New IoT legislation to be introduced in U.S.
Thu 3 Aug 2017

A group of U.S. senators plans to introduce legislation seeking to prevent vulnerabilities in IoT, according to a Reuters report.
The new bill that is about to be announced next week would require vendors that provide web-connected equipment to the U.S. government to ensure their products are patchable and conform to industry security standards. The bill would also forbid vendors from supplying devices that have unchangeable passwords or known security vulnerabilities.
The legislation is sponsored by Democrats Mark Warner and Ron Wyden, and Republicans Steve Daines and Cory Gardner. The document was drafted with input from IT experts from the Atlantic Council and Harvard University.
A Senate aide who helped write the bill said that companion legislation in the House was expected soon. ‘We’re trying to take the lightest touch possible,’ said Warner.
The legislation was intended to remedy an ‘obvious market failure’ that has left device manufacturers with almost no stimulus to build with security in mind. The paper would allow federal agencies to ask the U.S. Office of Management and Budget for permission to buy non-compliant devices if other controls, such as network segmentation, are present.
The document would expand legal protections for cyber researchers to hack equipment to find vulnerabilities so manufacturers can patch previously unknown flaws.
Though security for IoT has been a known problem for years, some manufacturers say they are not well equipped to produce cyber-secure devices.

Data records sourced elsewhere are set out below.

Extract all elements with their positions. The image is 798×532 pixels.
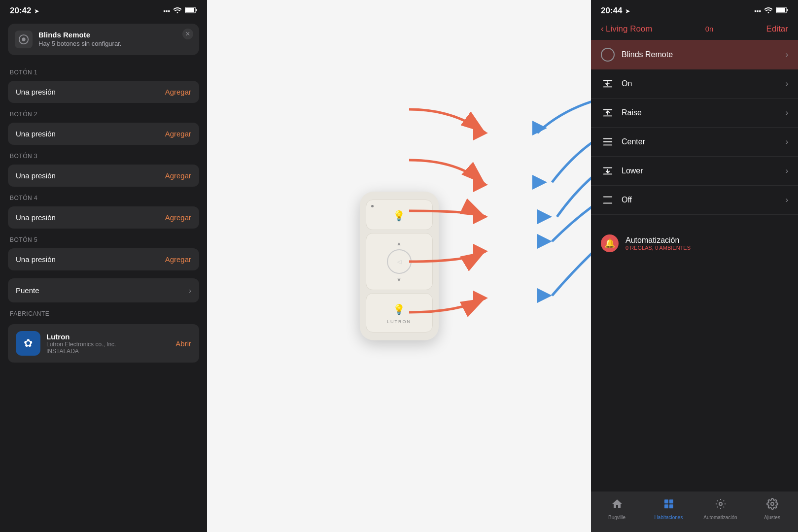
raise-icon <box>601 106 615 120</box>
right-nav: ‹ Living Room 0n Editar <box>591 20 798 40</box>
edit-button[interactable]: Editar <box>766 24 788 34</box>
agregar-btn-2[interactable]: Agregar <box>165 130 191 138</box>
svg-rect-27 <box>603 138 612 139</box>
center-panel: 💡 ▲ ◁ ▼ 💡 LUTRON <box>207 0 591 532</box>
on-badge: 0n <box>705 25 714 33</box>
agregar-btn-3[interactable]: Agregar <box>165 171 191 180</box>
section-label-btn2: BOTÓN 2 <box>0 105 207 121</box>
tab-ajustes-label: Ajustes <box>764 515 780 520</box>
auto-subtitle: 0 REGLAS, 0 AMBIENTES <box>625 245 691 251</box>
button-row-5: Una presión Agregar <box>8 248 199 270</box>
action-row-lower[interactable]: Lower › <box>591 157 798 186</box>
svg-marker-11 <box>473 126 488 140</box>
notif-subtitle: Hay 5 botones sin configurar. <box>38 40 192 47</box>
blinds-remote-chevron-icon: › <box>786 50 788 59</box>
fabricante-card: ✿ Lutron Lutron Electronics co., Inc. IN… <box>8 324 199 363</box>
svg-marker-8 <box>537 209 552 224</box>
center-label: Center <box>622 137 779 146</box>
svg-rect-22 <box>603 87 612 88</box>
lower-icon <box>601 164 615 178</box>
lutron-bottom-button[interactable]: 💡 LUTRON <box>366 293 433 332</box>
lower-chevron-icon: › <box>786 166 788 175</box>
agregar-btn-1[interactable]: Agregar <box>165 88 191 96</box>
automation-icon <box>715 498 727 513</box>
auto-icon: 🔔 <box>601 234 619 252</box>
battery-icon-right <box>776 7 788 15</box>
off-chevron-icon: › <box>786 196 788 204</box>
center-chevron-icon: › <box>786 137 788 146</box>
bottom-tab-bar: Bugville Habitaciones Automatización <box>591 492 798 532</box>
back-chevron-icon: ‹ <box>601 24 604 34</box>
svg-marker-10 <box>537 288 552 303</box>
lutron-top-button[interactable]: 💡 <box>366 200 433 230</box>
svg-marker-14 <box>473 244 488 259</box>
settings-icon <box>766 498 778 513</box>
time-right: 20:44 <box>601 6 622 16</box>
button-row-1: Una presión Agregar <box>8 81 199 103</box>
puente-chevron-icon: › <box>189 287 191 295</box>
action-row-raise[interactable]: Raise › <box>591 99 798 128</box>
svg-rect-21 <box>787 9 788 11</box>
svg-rect-31 <box>603 203 612 204</box>
home-icon <box>611 498 623 513</box>
rooms-icon <box>663 498 675 513</box>
svg-rect-29 <box>603 174 612 175</box>
tab-automatizacion-label: Automatización <box>703 515 737 520</box>
blinds-remote-row[interactable]: Blinds Remote › <box>591 40 798 69</box>
off-icon <box>601 193 615 207</box>
nav-center: 0n <box>705 25 714 33</box>
svg-rect-32 <box>603 197 612 198</box>
svg-rect-20 <box>776 8 785 12</box>
button-row-3: Una presión Agregar <box>8 165 199 187</box>
status-icons-left: ▪▪▪ <box>163 7 197 15</box>
scroll-content-left: BOTÓN 1 Una presión Agregar BOTÓN 2 Una … <box>0 59 207 532</box>
svg-rect-35 <box>664 504 668 508</box>
back-label: Living Room <box>606 24 653 34</box>
on-label: On <box>622 79 779 88</box>
location-icon-left: ➤ <box>34 7 39 15</box>
close-button[interactable]: × <box>182 29 193 39</box>
fabricante-info: Lutron Lutron Electronics co., Inc. INST… <box>46 332 170 355</box>
lutron-light-icon-top: 💡 <box>393 210 405 222</box>
lutron-remote-device: 💡 ▲ ◁ ▼ 💡 LUTRON <box>360 192 439 340</box>
action-row-on[interactable]: On › <box>591 69 798 99</box>
tab-bugville[interactable]: Bugville <box>591 496 643 522</box>
svg-marker-12 <box>473 177 488 192</box>
abrir-button[interactable]: Abrir <box>175 339 191 348</box>
status-icons-right: ▪▪▪ <box>754 7 788 15</box>
svg-rect-3 <box>196 9 197 11</box>
battery-icon-left <box>185 7 197 15</box>
notif-title: Blinds Remote <box>38 31 192 39</box>
auto-row[interactable]: 🔔 Automatización 0 REGLAS, 0 AMBIENTES <box>601 234 788 252</box>
notification-card: Blinds Remote Hay 5 botones sin configur… <box>8 24 199 55</box>
lutron-dial[interactable]: ◁ <box>387 249 412 274</box>
notif-app-icon <box>15 31 33 48</box>
action-row-off[interactable]: Off › <box>591 186 798 215</box>
wifi-icon-left <box>173 7 182 15</box>
svg-rect-28 <box>603 141 612 142</box>
svg-marker-7 <box>532 175 547 190</box>
svg-rect-25 <box>603 109 612 110</box>
lutron-dot <box>371 205 374 207</box>
signal-icon-left: ▪▪▪ <box>163 7 170 15</box>
action-row-center[interactable]: Center › <box>591 128 798 157</box>
svg-rect-26 <box>603 145 612 146</box>
svg-point-0 <box>177 12 178 14</box>
notification-text: Blinds Remote Hay 5 botones sin configur… <box>38 31 192 47</box>
lutron-logo: ✿ <box>16 331 40 356</box>
blinds-remote-label: Blinds Remote <box>622 50 779 59</box>
agregar-btn-5[interactable]: Agregar <box>165 255 191 264</box>
back-button[interactable]: ‹ Living Room <box>601 24 653 34</box>
tab-automatizacion[interactable]: Automatización <box>694 496 746 522</box>
puente-row[interactable]: Puente › <box>8 278 199 302</box>
raise-label: Raise <box>622 108 779 117</box>
svg-point-38 <box>771 502 774 505</box>
svg-rect-30 <box>603 167 612 168</box>
agregar-btn-4[interactable]: Agregar <box>165 213 191 222</box>
status-bar-right: 20:44 ➤ ▪▪▪ <box>591 0 798 20</box>
dial-icon: ◁ <box>397 259 401 265</box>
svg-marker-6 <box>532 121 547 135</box>
status-bar-left: 20:42 ➤ ▪▪▪ <box>0 0 207 20</box>
tab-ajustes[interactable]: Ajustes <box>746 496 798 522</box>
tab-habitaciones[interactable]: Habitaciones <box>643 496 694 522</box>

Chief technology officer at cloud computing firm VMware, Ray O’Farrell, said the new legislation includes ‘reasonable security recommendations’ that would be critical to improving protection of federal government networks.
In July, Amazon Web Services and VMware started negotiating a partnership on data centre software. The two companies are considering jointly developing a software product for use in the data centre.